The best wines of the night were the ones that were not trying to be anything more than simple and sturdy, something you would reach for every day and which evoke a sense of being at home.  I felt the same way about the meal.  Oxtail soup garnished with slices of orange was a childhood staple in my house; the smell of the oxtail stew brought me back home in a comforting way as soon as I walked into the kitchen. I love that Carlita left the root vegetable puree largely unadorned instead of buttered and salted up to the level of richness a restaurant would have felt necessary. As beautiful and as delicious as it was, this was not a restaurant-fancy meal.

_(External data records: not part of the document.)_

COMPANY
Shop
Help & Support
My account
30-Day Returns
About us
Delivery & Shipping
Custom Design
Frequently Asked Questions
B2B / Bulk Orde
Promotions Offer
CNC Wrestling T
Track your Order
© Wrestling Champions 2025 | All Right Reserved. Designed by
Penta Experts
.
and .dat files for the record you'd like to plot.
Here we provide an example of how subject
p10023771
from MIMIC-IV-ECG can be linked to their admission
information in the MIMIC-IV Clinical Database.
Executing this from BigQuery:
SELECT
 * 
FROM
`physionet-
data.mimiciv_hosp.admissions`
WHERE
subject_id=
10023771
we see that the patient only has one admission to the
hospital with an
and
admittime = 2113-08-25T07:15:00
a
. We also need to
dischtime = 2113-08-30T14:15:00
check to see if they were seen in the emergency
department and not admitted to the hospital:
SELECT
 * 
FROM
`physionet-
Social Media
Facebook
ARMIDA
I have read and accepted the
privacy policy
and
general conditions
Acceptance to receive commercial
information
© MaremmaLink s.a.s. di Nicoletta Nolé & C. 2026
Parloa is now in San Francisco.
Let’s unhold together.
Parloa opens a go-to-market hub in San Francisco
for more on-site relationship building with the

Similarly, it became clear that additional polish and winemaking flourishes do not seem to add much to Cahors – or at least don’t much enhance the pleasure of what may ultimately be best left as a simple wine.  The “star” wine, Chateau Lamartine’s Cuvee Expression, was certainly seamless and elegant. But it didn’t offer much complexity and profundity for the price tag (we all agreed that for half the price itt would have been fine).

Similarly, new oak barriques rendered the Ch. de Haut-Serre impressive but made it seem a bit more generic in my mind.  And the aforementioned Coustarelle was the only bottle that remained more than half full throughout the night.  My two favorites were the  most ‘humble’ wines.  First the Clos Siguier, whose vineyards are located on the more limestone-rich vineyards of the hills located quite a bit south of the Lot river and thus produce a lighter wine, one that has a wonderfully cool texture and flavor. I was also fond of an old friend, the Clos la Coutale. Despite its nods to modernity by way of Merlot and microbullage (to give a brighter, juicier flavor) this wine remains unpretentious and easy to drink.

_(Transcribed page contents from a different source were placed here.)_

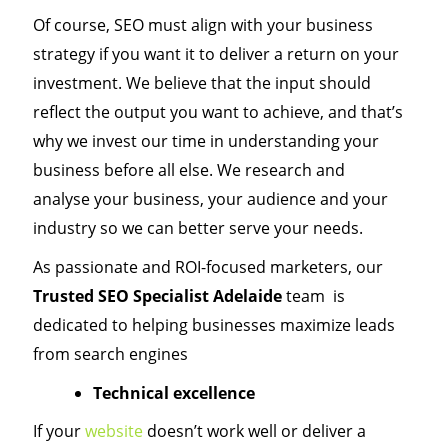
Of course, SEO must align with your business
strategy if you want it to deliver a return on your
investment. We believe that the input should
reflect the output you want to achieve, and that’s
why we invest our time in understanding your
business before all else. We research and
analyse your business, your audience and your
industry so we can better serve your needs.
As passionate and ROI-focused marketers, our
Trusted SEO Specialist Adelaide
team is
dedicated to helping businesses maximize leads
from search engines
Technical excellence
If your
website
doesn’t work well or deliver a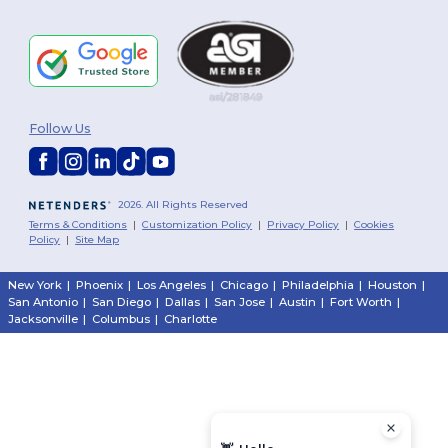
Follow Us
2026. All Rights Reserved
Terms & Conditions
|
Customization Policy
|
Privacy Policy
|
Cookies
Policy
|
Site Map
New York
|
Phoenix
|
Los Angeles
|
Chicago
|
Philadelphia
|
Houston
|
San Antonio
|
San Diego
|
Dallas
|
San Jose
|
Austin
|
Fort Worth
|
Jacksonville
|
Columbus
|
Charlotte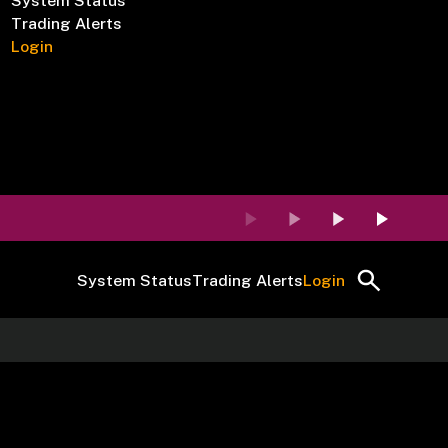
System Status
Trading Alerts
Login
System Status
Trading Alerts
Login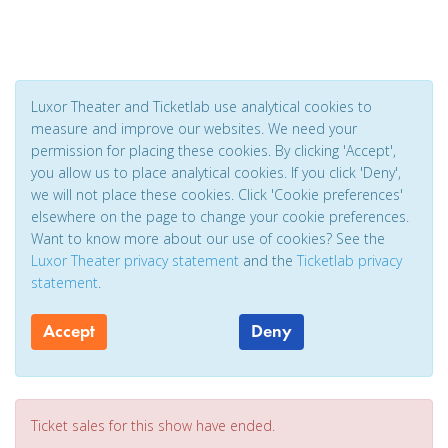
Luxor Theater and Ticketlab use analytical cookies to
measure and improve our websites. We need your
permission for placing these cookies. By clicking 'Accept',
you allow us to place analytical cookies. If you click 'Deny',
we will not place these cookies. Click 'Cookie preferences'
elsewhere on the page to change your cookie preferences.
Want to know more about our use of cookies? See the
Luxor Theater privacy statement
and the
Ticketlab privacy
statement
.
Accept
Deny
Ticket sales for this show have ended.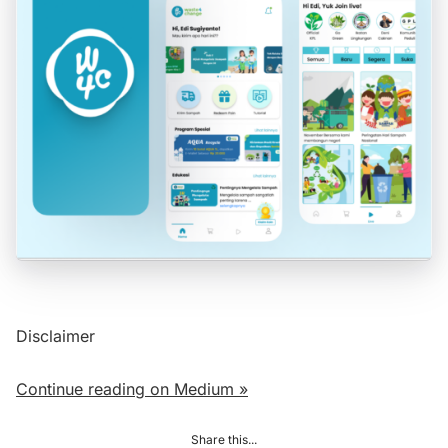
Disclaimer
Continue reading on Medium »
Share this...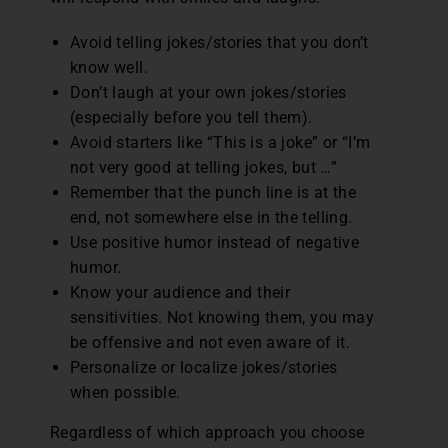
Avoid telling jokes/stories that you don’t
know well.
Don’t laugh at your own jokes/stories
(especially before you tell them).
Avoid starters like “This is a joke” or “I’m
not very good at telling jokes, but …”
Remember that the punch line is at the
end, not somewhere else in the telling.
Use positive humor instead of negative
humor.
Know your audience and their
sensitivities. Not knowing them, you may
be offensive and not even aware of it.
Personalize or localize jokes/stories
when possible.
Regardless of which approach you choose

The food was yummy; the wines made their way around the table to keep glasses full and tasters tasting. We talked about the food and wines but we also talked about music in restaurants and why we like/hate/don’t notice it, movies, and politics (Bill and Jason enjoyed getting each other into a full-blown rant, though we all know that they will never change each other’s minds). The food and wine came in and out of our focus as we enjoyed a hearty meal on a cold night with good friends – a sure sign that all was well-matched and well-prepared.